Would you please output the lines from the one holding "SG14S (692)" to the end of the entries, exactly and with no others?

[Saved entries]

========================================

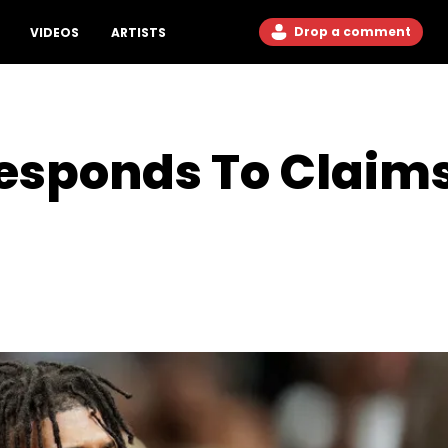
Drop a comment
VIDEOS
ARTISTS
sponds To Claims H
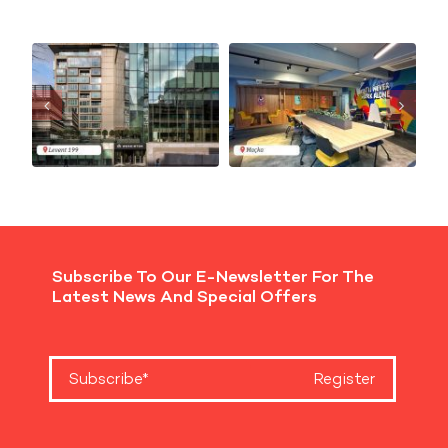
Subscribe To Our E-Newsletter For The
Latest News And Special Offers
Register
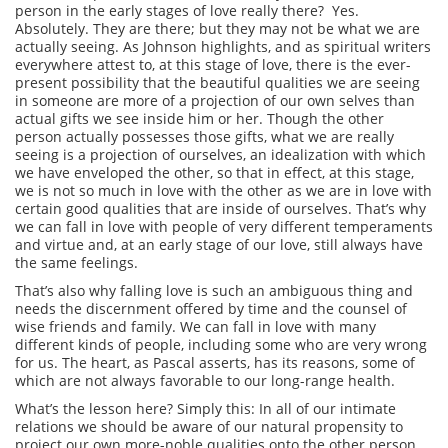
person in the early stages of love really there? Yes.
Absolutely. They are there; but they may not be what we are
actually seeing. As Johnson highlights, and as spiritual writers
everywhere attest to, at this stage of love, there is the ever-
present possibility that the beautiful qualities we are seeing
in someone are more of a projection of our own selves than
actual gifts we see inside him or her. Though the other
person actually possesses those gifts, what we are really
seeing is a projection of ourselves, an idealization with which
we have enveloped the other, so that in effect, at this stage,
we is not so much in love with the other as we are in love with
certain good qualities that are inside of ourselves. That’s why
we can fall in love with people of very different temperaments
and virtue and, at an early stage of our love, still always have
the same feelings.
That’s also why falling love is such an ambiguous thing and
needs the discernment offered by time and the counsel of
wise friends and family. We can fall in love with many
different kinds of people, including some who are very wrong
for us. The heart, as Pascal asserts, has its reasons, some of
which are not always favorable to our long-range health.
What’s the lesson here? Simply this: In all of our intimate
relations we should be aware of our natural propensity to
project our own more-noble qualities onto the other person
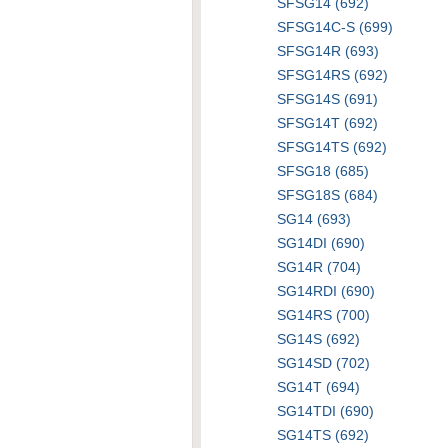
SFSG14 (692)
SFSG14C-S (699)
SFSG14R (693)
SFSG14RS (692)
SFSG14S (691)
SFSG14T (692)
SFSG14TS (692)
SFSG18 (685)
SFSG18S (684)
SG14 (693)
SG14DI (690)
SG14R (704)
SG14RDI (690)
SG14RS (700)
SG14S (692)
SG14SD (702)
SG14T (694)
SG14TDI (690)
SG14TS (692)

========================================

-- SOLUTION TO THE PROBLEM --
SG14S (692)
SG14SD (702)
SG14T (694)
SG14TDI (690)
SG14TS (692)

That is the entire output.